PROMPT:
The records below are made of lines; count those holding the word "phút" and give the number only.

INPUT DATA:
━━━━━━━━━━

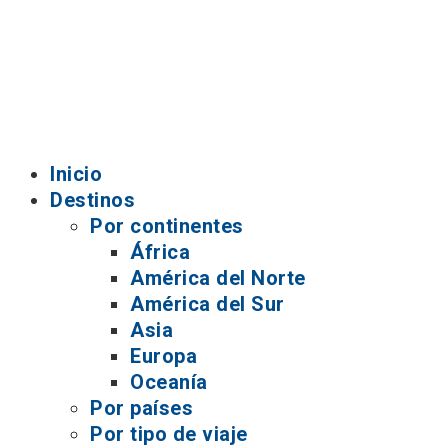
Inicio
Destinos
Por continentes
África
América del Norte
América del Sur
Asia
Europa
Oceanía
Por países
Por tipo de viaje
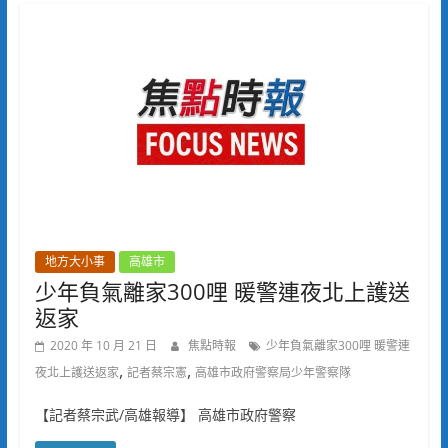
地方大小事
高雄市
少年負氣離家300哩 暖警連夜北上護送
返家
2020 年 10 月 21 日
焦點時報
少年負氣離家300哩 暖警連
,
,
夜北上護送返家
記者蔡宗憲
高雄市政府警察局少年警察隊
【記者蔡宗武/高雄報導】 高雄市政府警察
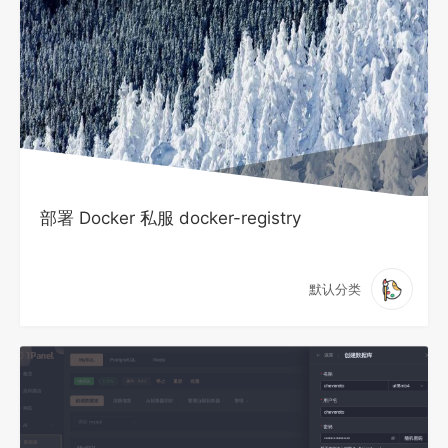
部署 Docker 私服 docker-registry
默认分类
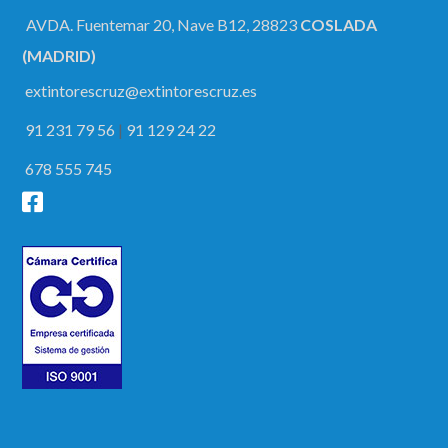
AVDA. Fuentemar 20, Nave B12, 28823
COSLADA
(MADRID)
extintorescruz@extintorescruz.es
91 231 79 56
|
91 129 24 22
678 555 745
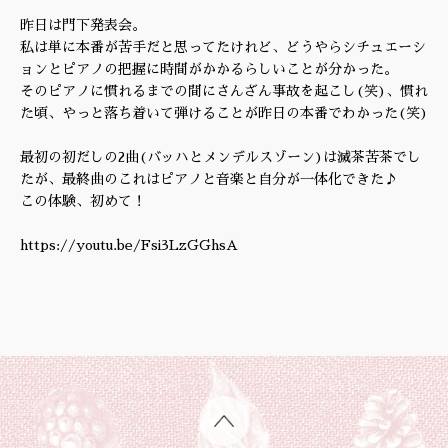
昨日は門下発表会。
私は単に本番が苦手だと思ってたけれど、どうやらシチュエーシ
ョンとピアノの把握に時間がかかるらしいことが分かった。
そのピアノに慣れるまでの間にさんざん事故を起こし(笑)、慣れ
た頃、やっと落ち着いて弾けることが昨日の本番でわかった(笑)
最初の初だしの2曲(バッハとメンデルスゾーン)は滅茶苦茶でし
たが、最終曲のこれはピアノと音楽と自分が一体化できた♪
この体験、初めて！
https://youtu.be/Fsi3LzGGhsA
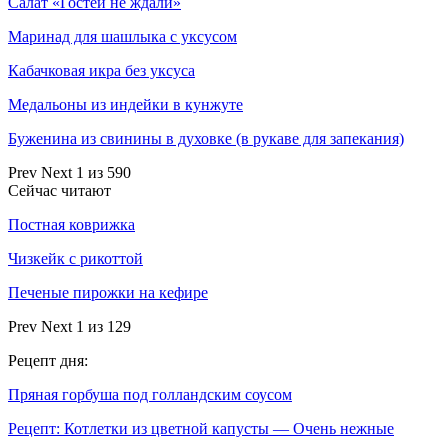
Салат «Гостей не ждали»
Маринад для шашлыка с уксусом
Кабачковая икра без уксуса
Медальоны из индейки в кунжуте
Буженина из свинины в духовке (в рукаве для запекания)
Prev
Next
1 из 590
Сейчас читают
Постная коврижка
Чизкейк с рикоттой
Печеные пирожки на кефире
Prev
Next
1 из 129
Рецепт дня:
Пряная горбуша под голландским соусом
Рецепт: Котлетки из цветной капусты — Очень нежные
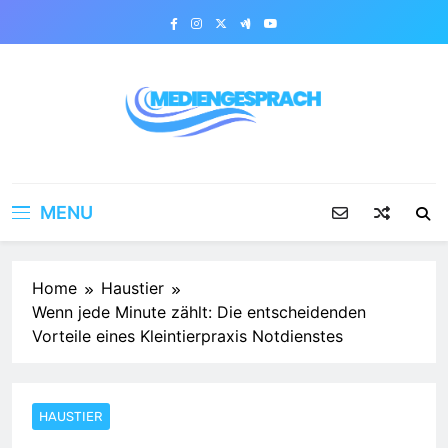
Skip
to
content
Mediengesprach
MENU
Home
Haustier
Wenn jede Minute zählt: Die entscheidenden
Vorteile eines Kleintierpraxis Notdienstes
HAUSTIER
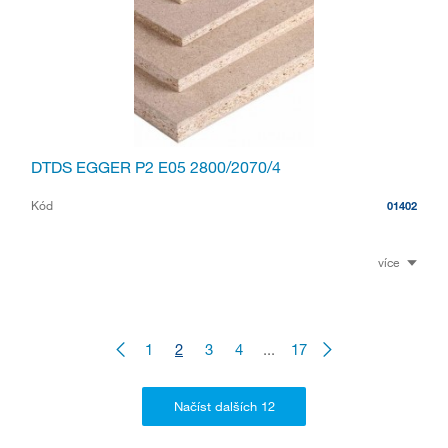
DTDS EGGER P2 E05 2800/2070/4
Kód
01402
více
1
2
3
4
...
17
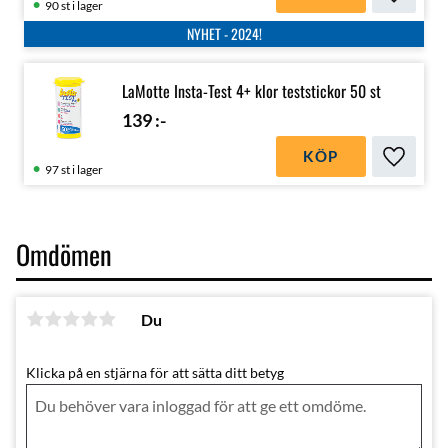
Lägg till
90 st i lager
NYHET - 2024!
LaMotte Insta-Test 4+ klor teststickor 50 st
139
:-
KÖP
Lägg till
97 st i lager
Omdömen
Du
Klicka på en stjärna för att sätta ditt betyg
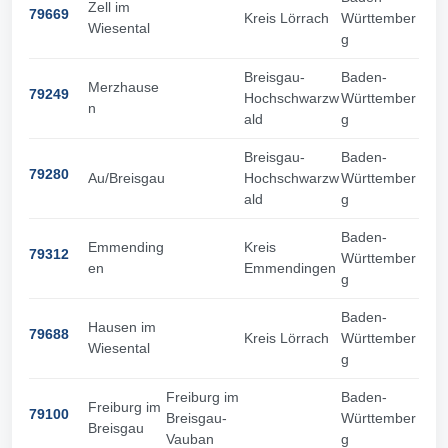
Zell im
79669
Kreis Lörrach
Württember
Wiesental
g
Breisgau-
Baden-
Merzhause
79249
Hochschwarzw
Württember
n
ald
g
Breisgau-
Baden-
79280
Au/Breisgau
Hochschwarzw
Württember
ald
g
Baden-
Emmending
Kreis
79312
Württember
en
Emmendingen
g
Baden-
Hausen im
79688
Kreis Lörrach
Württember
Wiesental
g
Freiburg im
Baden-
Freiburg im
79100
Breisgau-
Württember
Breisgau
Vauban
g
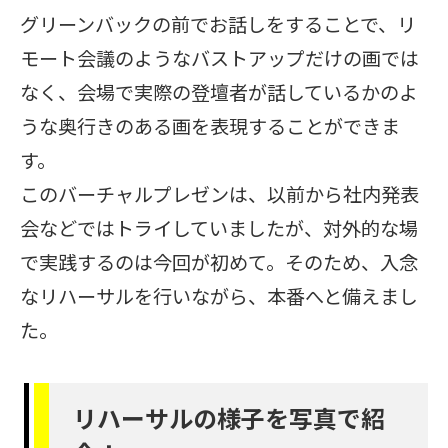
グリーンバックの前でお話しをすることで、リ
モート会議のようなバストアップだけの画では
なく、会場で実際の登壇者が話しているかのよ
うな奥行きのある画を表現することができま
す。
このバーチャルプレゼンは、以前から社内発表
会などではトライしていましたが、対外的な場
で実践するのは今回が初めて。そのため、入念
なリハーサルを行いながら、本番へと備えまし
た。
リハーサルの様子を写真で紹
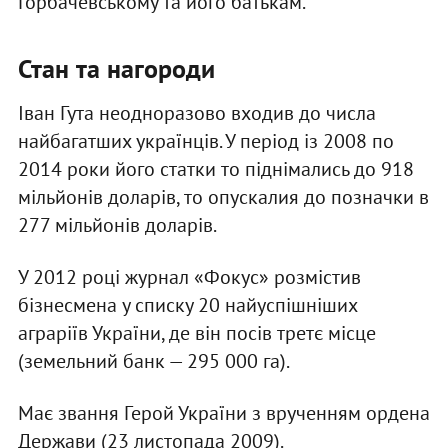
Горбачевському та його батькам.
Стан та нагороди
Іван Гута неодноразово входив до числа
найбагатших українців. У період із 2008 по
2014 роки його статки то піднімались до 918
мільйонів доларів, то опускалия до позначки в
277 мільйонів доларів.
У 2012 році журнал «Фокус» розмістив
бізнесмена у списку 20 найуспішніших
аграріїв України, де він посів третє місце
(земельний банк — 295 000 га).
Має звання Герой України з врученням ордена
Держави (23 листопада 2009).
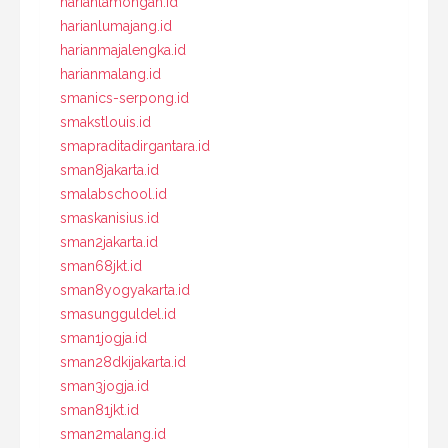
harianlamongan.id
harianlumajang.id
harianmajalengka.id
harianmalang.id
smanics-serpong.id
smakstlouis.id
smapraditadirgantara.id
sman8jakarta.id
smalabschool.id
smaskanisius.id
sman2jakarta.id
sman68jkt.id
sman8yogyakarta.id
smasungguldel.id
sman1jogja.id
sman28dkijakarta.id
sman3jogja.id
sman81jkt.id
sman2malang.id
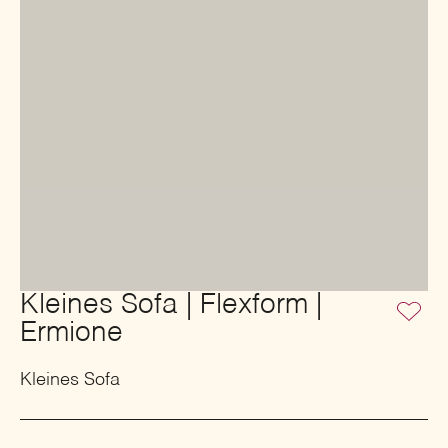
Kleines Sofa | Flexform |
Ermione
Kleines Sofa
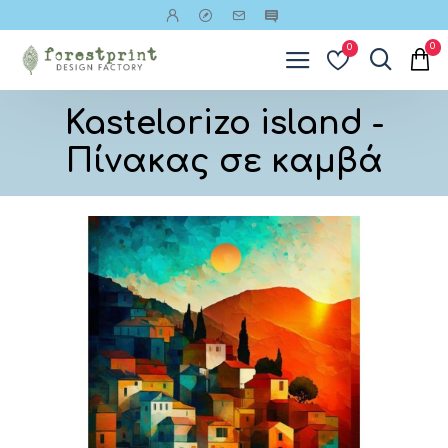
0
0
Kastelorizo island -
Πίνακας σε καμβά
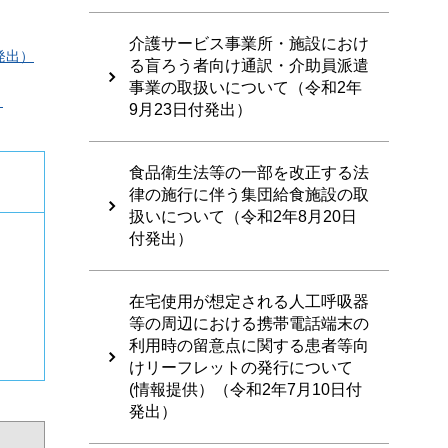
介護サービス事業所・施設におけ
発出）
る盲ろう者向け通訳・介助員派遣
事業の取扱いについて（令和2年
）
9月23日付発出）
食品衛生法等の一部を改正する法
律の施行に伴う集団給食施設の取
扱いについて（令和2年8月20日
付発出）
在宅使用が想定される人工呼吸器
等の周辺における携帯電話端末の
利用時の留意点に関する患者等向
けリーフレットの発行について
(情報提供）（令和2年7月10日付
発出）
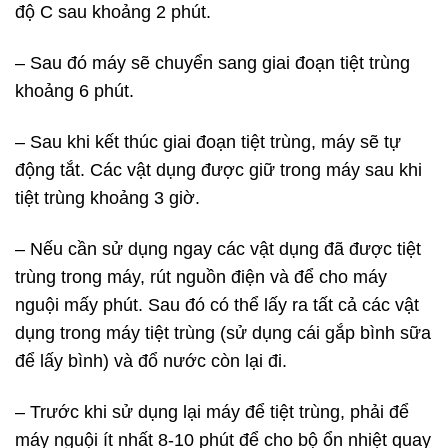
độ C sau khoảng 2 phút.
– Sau đó máy sẽ chuyển sang giai đoạn tiệt trùng
khoảng 6 phút.
– Sau khi kết thúc giai đoạn tiệt trùng, máy sẽ tự
động tắt. Các vật dụng được giữ trong máy sau khi
tiệt trùng khoảng 3 giờ.
– Nếu cần sử dụng ngay các vật dụng đã được tiệt
trùng trong máy, rút nguồn điện và để cho máy
nguội mấy phút. Sau đó có thể lấy ra tất cả các vật
dụng trong máy tiệt trùng (sử dụng cái gắp bình sữa
để lấy bình) và đổ nước còn lại đi.
– Trước khi sử dụng lại máy để tiệt trùng, phải để
máy nguội ít nhất 8-10 phút để cho bộ ổn nhiệt quay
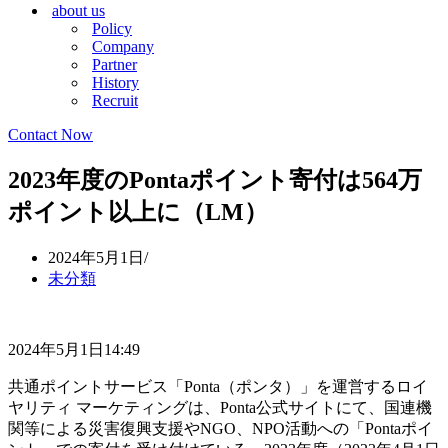
about us
シ
ョ
Policy
ョ
ン
Company
ン
メ
Partner
メ
ニ
History
ニ
ュ
Recruit
ュ
ー
ー
Contact Now
2023年度のPontaポイント寄付は564万
ポイント以上に（LM）
2024年5月1日
未分類
2024年5月1日14:49
共通ポイントサービス「Ponta（ポンタ）」を運営するロイ
ヤリティ マーケティングは、Ponta公式サイトにて、国連機
関等による災害復興支援やNGO、NPO活動への「Pontaポイ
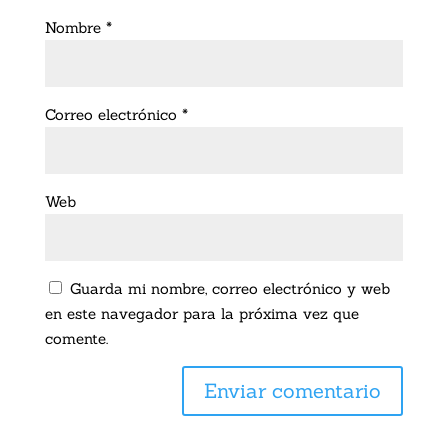
Nombre
*
Correo electrónico
*
Web
Guarda mi nombre, correo electrónico y web
en este navegador para la próxima vez que
comente.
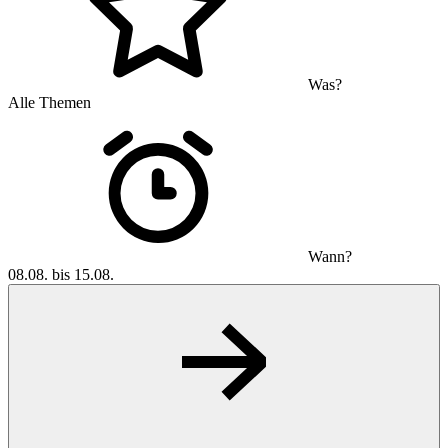
Was?
Alle Themen
Wann?
08.08. bis 15.08.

━━━━━━━━━━

WRITTEN ANSWER:
4